The Goal
In this exercise, you have to analyze records of temperature to find the closest to zero.
Rules
Game Input
Line 1: N, the number of temperatures to analyze
Line 2: A string with the N temperatures expressed as integers ranging from -273 to 5526
Solution
When we start reading the temperatures \(t_i\) with the first iteration, we don't have a current minimum \(m\), so that the first element will always update the minimum.
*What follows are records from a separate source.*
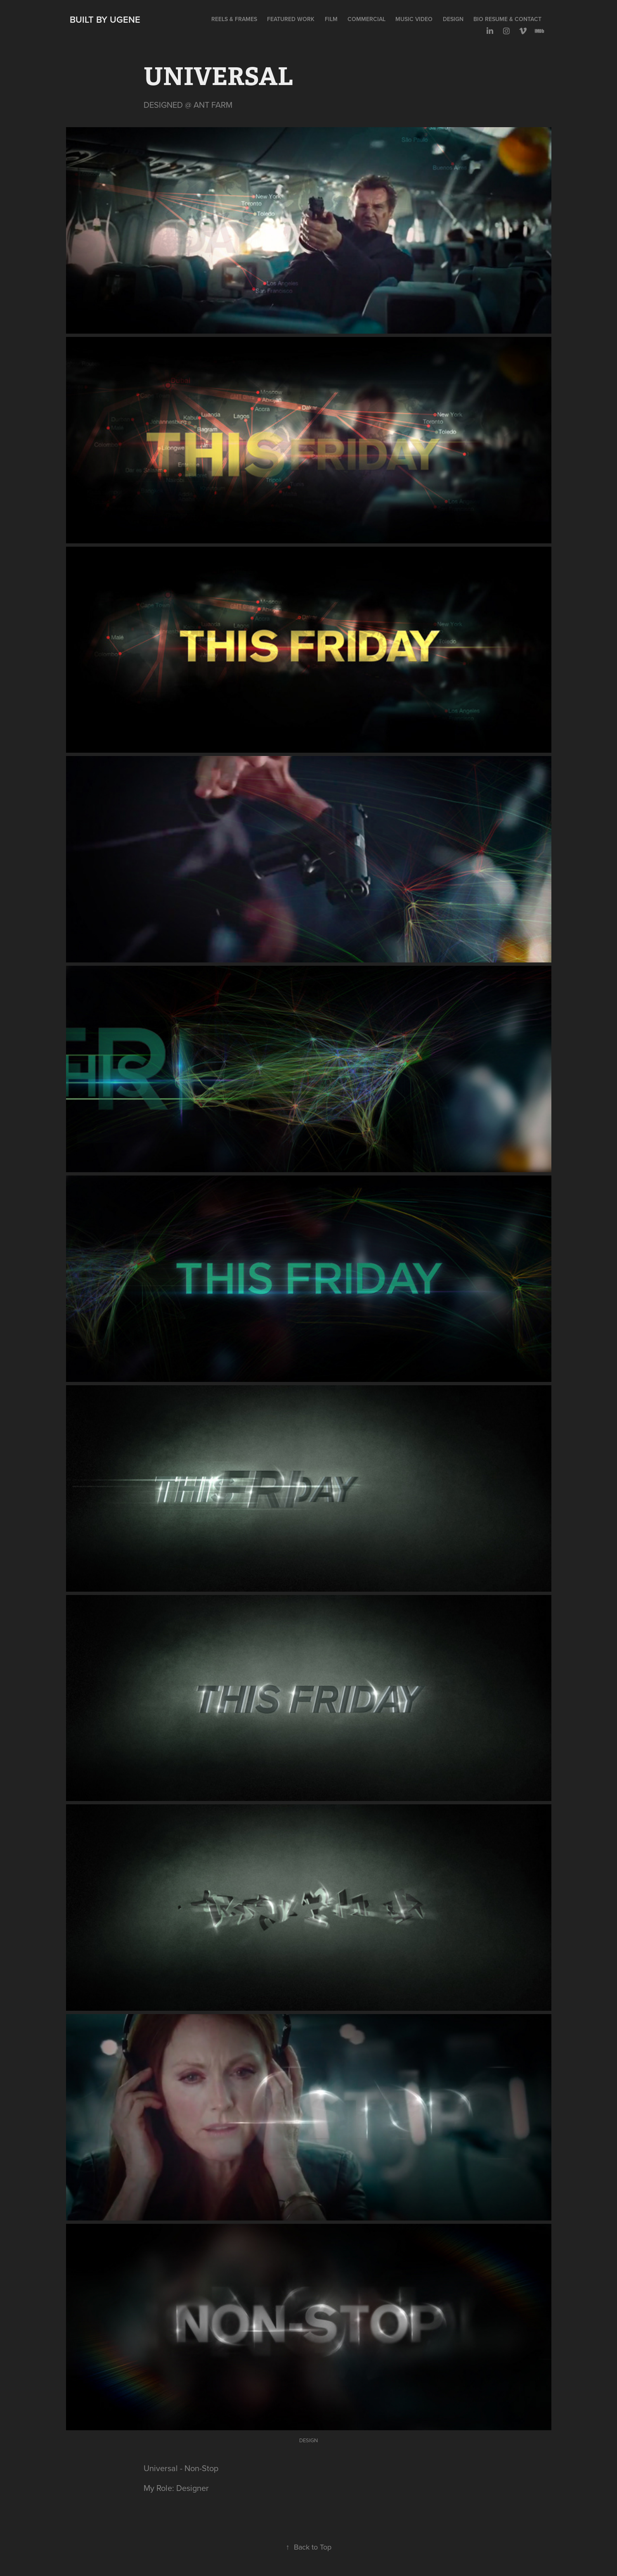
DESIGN (453, 19)
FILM (331, 19)
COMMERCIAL (366, 19)
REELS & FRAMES (234, 19)
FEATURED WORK (290, 19)
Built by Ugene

From now on the minimum will only be set to the current element \(t_i\) if \(|t_i| < |m|\). When \(|t_i| = |m|\) we need to set the minimum to the absolute value \(|t_i|\). That means we can implement the check like this:
#include <iostream>
#include <sstream>
using namespace std;
int main() {
int N;
cin >> N;
cin.ignore();
string TEMPS;
getline(cin, TEMPS);
istringstream buf(TEMPS);
int t, m = 0;
for (int i = 0; i < N; ++i) {
buf >> t;
if (i == 0 || abs(t) < abs(m)) {
m = t;
} else if (abs(t) == abs(m)) {
m = abs(t);
}
}
cout << m << endl;
return 0;
}
This algorithm works fine, but we call the abs function quite often. We can remove the else-if branch by dissecting all cases for \(|t_i| = |m|\):
t > 0
m > 0: keep m
m < 0: take t
m = 0: keep m
t < 0
m > 0: keep m
m < 0: keep m
m = 0: keep m
t = 0
m > 0: keep m
m < 0: keep m
m = 0: keep m
That means we can remove the else-if branch and add t == -m && t > 0 or'ed to the first. We can do the same for \(|t| < |m|\):
t > 0
m > 0
t < m
m < 0
t < -m
m = 0
false
t < 0
m > 0
-t < m
m < 0
-t < -m
m = 0
false
t = 0
m > 0
t < m
m < 0
t < -m
m = 0
false
=>
t > 0, m > 0, t < m
t > 0, m < 0, t < -m
t < 0, m > 0,-t < m
t < 0, m < 0,-t < -m
t = 0, m > 0, t < m
t = 0, m < 0, t < -m
=>
t > 0, m > t
t > 0, m < -t
t < 0, m > -t
t < 0, m < t
t = 0, m > t
t = 0, m < t
=>
t >= 0, m > t
t < =0, m < t
t > 0, m < -t
t < 0, m > -t
t > 0, t = -m # from first equation
=>
t >= 0, m > t
t <= 0, m < t
t > 0, m <= -t
t < 0, m > -t
Stating the improved algorithm again:
#include <iostream>
#include <sstream>
using namespace std;
int main() {
int N;
cin >> N;
cin.ignore();
string TEMPS;
if (N == 0) {
cout << 0 << endl;
return 0;
}
getline(cin, TEMPS);
istringstream buf(TEMPS);
int t, m;
buf >> m;
for (int i = 1; i < N; ++i) {
buf >> t;
if (t >= 0 && m > t || t <= 0 && m < t || t > 0 && m <= -t || t < 0 && m > -t) {
m = t;
}
}
cout << m << endl;
return 0;
}
Well, the original code was much more readable and is thus of more practical value, but it was nice to see how far we can go with the optimization.